= What the task requires =
What lines in the material hold the string "chevron"? Copy out each of them.

= Data for this exercise =
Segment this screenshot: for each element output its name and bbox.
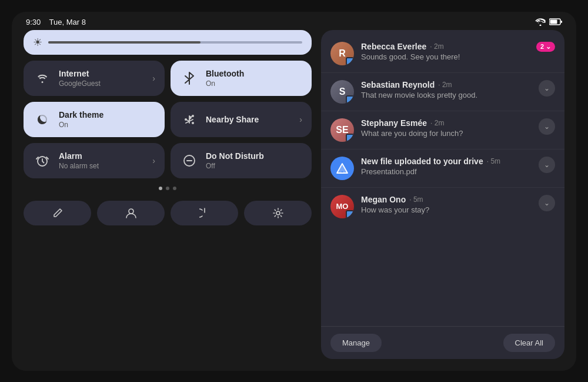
chevron-right-icon: › — [152, 74, 155, 83]
tile-alarm[interactable]: Alarm No alarm set › — [24, 143, 165, 178]
notification-body-sebastian: Sebastian Reynold · 2m That new movie lo… — [361, 80, 532, 99]
bluetooth-tile-icon — [180, 69, 199, 88]
notification-message-stephany: What are you doing for lunch? — [361, 129, 532, 138]
tile-donotdisturb[interactable]: Do Not Disturb Off — [171, 143, 312, 178]
svg-rect-1 — [550, 20, 557, 24]
tile-bluetooth[interactable]: Bluetooth On — [171, 61, 312, 96]
brightness-slider-fill — [48, 41, 201, 44]
expand-button-drive[interactable]: ⌄ — [539, 157, 555, 173]
battery-status-icon — [549, 18, 562, 25]
svg-point-3 — [185, 118, 187, 121]
clear-all-button[interactable]: Clear All — [503, 334, 555, 352]
power-button[interactable] — [171, 201, 238, 225]
page-dots — [24, 184, 312, 192]
chevron-right-icon-share: › — [299, 115, 302, 124]
tile-internet-title: Internet — [59, 69, 145, 78]
sender-name-drive: New file uploaded to your drive — [361, 157, 483, 166]
sender-name-sebastian: Sebastian Reynold — [361, 80, 435, 89]
notifications-panel: R Rebecca Everlee · 2m Sounds good. See … — [321, 30, 564, 359]
status-icons — [535, 18, 562, 26]
tile-darktheme[interactable]: Dark theme On — [24, 102, 165, 137]
notification-body-megan: Megan Ono · 5m How was your stay? — [361, 195, 532, 214]
quick-settings-tiles: Internet GoogleGuest › Bluetooth On — [24, 61, 312, 178]
notification-body-drive: New file uploaded to your drive · 5m Pre… — [361, 157, 532, 176]
unread-badge-rebecca: 2 ⌄ — [536, 42, 555, 52]
tile-nearbyshare[interactable]: Nearby Share › — [171, 102, 312, 137]
notification-megan[interactable]: MO Megan Ono · 5m How was your stay? ⌄ — [321, 188, 564, 225]
moon-tile-icon — [33, 110, 52, 129]
tile-internet-subtitle: GoogleGuest — [59, 79, 145, 88]
svg-point-8 — [129, 209, 133, 214]
notification-header-stephany: Stephany Esmée · 2m — [361, 118, 532, 128]
notification-message-rebecca: Sounds good. See you there! — [361, 52, 529, 61]
status-time-date: 9:30 Tue, Mar 8 — [26, 18, 86, 26]
tile-alarm-title: Alarm — [59, 151, 145, 161]
notification-time-rebecca: · 2m — [430, 42, 443, 51]
tile-internet-text: Internet GoogleGuest — [59, 69, 145, 88]
action-buttons-row — [24, 198, 312, 228]
tile-bluetooth-title: Bluetooth — [206, 69, 302, 78]
notification-drive[interactable]: New file uploaded to your drive · 5m Pre… — [321, 150, 564, 188]
notifications-footer: Manage Clear All — [321, 326, 564, 359]
quick-settings-panel: ☀ Internet GoogleGuest — [24, 30, 312, 359]
tile-internet[interactable]: Internet GoogleGuest › — [24, 61, 165, 96]
avatar-megan: MO — [330, 195, 354, 218]
message-app-icon-sebastian — [346, 95, 354, 104]
dot-2 — [166, 187, 169, 190]
notification-rebecca[interactable]: R Rebecca Everlee · 2m Sounds good. See … — [321, 35, 564, 73]
brightness-control[interactable]: ☀ — [24, 30, 312, 55]
tile-dnd-title: Do Not Disturb — [206, 151, 302, 161]
notification-time-stephany: · 2m — [430, 119, 444, 127]
expand-button-sebastian[interactable]: ⌄ — [539, 80, 555, 97]
user-button[interactable] — [97, 201, 165, 225]
tile-bluetooth-text: Bluetooth On — [206, 69, 302, 88]
tile-darktheme-title: Dark theme — [59, 110, 155, 119]
notifications-list: R Rebecca Everlee · 2m Sounds good. See … — [321, 30, 564, 326]
expand-button-stephany[interactable]: ⌄ — [539, 118, 555, 135]
wifi-status-icon — [535, 18, 546, 26]
message-app-icon-stephany — [346, 134, 354, 142]
notification-stephany[interactable]: SE Stephany Esmée · 2m What are you doin… — [321, 111, 564, 150]
brightness-slider-track — [48, 41, 302, 44]
wifi-tile-icon — [33, 69, 52, 88]
settings-button[interactable] — [244, 201, 312, 225]
notification-message-drive: Presentation.pdf — [361, 167, 532, 176]
tile-nearbyshare-title: Nearby Share — [206, 115, 292, 124]
avatar-drive — [330, 157, 354, 180]
notification-message-sebastian: That new movie looks pretty good. — [361, 91, 532, 99]
notification-message-megan: How was your stay? — [361, 205, 532, 214]
date: Tue, Mar 8 — [49, 18, 86, 26]
dot-3 — [173, 187, 176, 190]
avatar-sebastian: S — [330, 80, 354, 104]
brightness-icon: ☀ — [33, 36, 42, 49]
notification-body-stephany: Stephany Esmée · 2m What are you doing f… — [361, 118, 532, 138]
notification-time-megan: · 5m — [409, 195, 423, 204]
main-content: ☀ Internet GoogleGuest — [12, 30, 576, 371]
notification-body-rebecca: Rebecca Everlee · 2m Sounds good. See yo… — [361, 42, 529, 61]
expand-button-megan[interactable]: ⌄ — [539, 195, 555, 211]
status-bar: 9:30 Tue, Mar 8 — [12, 12, 576, 30]
notification-header-rebecca: Rebecca Everlee · 2m — [361, 42, 529, 51]
message-app-icon-rebecca — [346, 57, 354, 65]
notification-header-sebastian: Sebastian Reynold · 2m — [361, 80, 532, 89]
notification-header-drive: New file uploaded to your drive · 5m — [361, 157, 532, 166]
tile-alarm-text: Alarm No alarm set — [59, 151, 145, 170]
nearbyshare-tile-icon — [180, 110, 199, 129]
alarm-tile-icon — [33, 151, 52, 170]
tile-bluetooth-subtitle: On — [206, 79, 302, 88]
edit-button[interactable] — [24, 201, 91, 225]
notification-header-megan: Megan Ono · 5m — [361, 195, 532, 204]
tile-darktheme-text: Dark theme On — [59, 110, 155, 129]
svg-point-9 — [276, 211, 280, 215]
notification-time-drive: · 5m — [487, 157, 500, 165]
sender-name-megan: Megan Ono — [361, 195, 406, 204]
message-app-icon-megan — [346, 210, 354, 218]
notification-actions-rebecca: 2 ⌄ — [536, 42, 555, 52]
dot-1 — [159, 187, 162, 190]
notification-sebastian[interactable]: S Sebastian Reynold · 2m That new movie … — [321, 73, 564, 111]
svg-point-4 — [192, 115, 194, 117]
dnd-tile-icon — [180, 151, 199, 170]
sender-name-rebecca: Rebecca Everlee — [361, 42, 426, 51]
manage-button[interactable]: Manage — [330, 334, 382, 352]
svg-point-5 — [192, 122, 194, 124]
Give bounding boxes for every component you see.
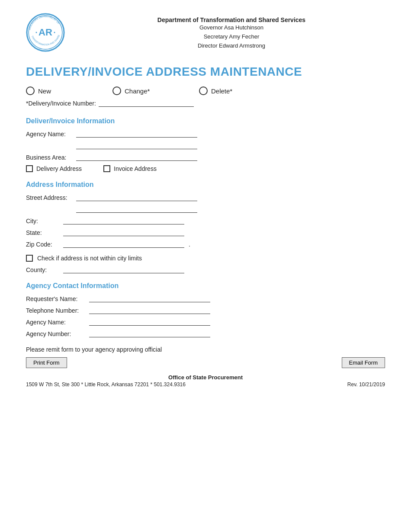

= Output for this task =
chevron-right-icon: › — [152, 74, 155, 83]
chevron-right-icon-share: › — [299, 115, 302, 124]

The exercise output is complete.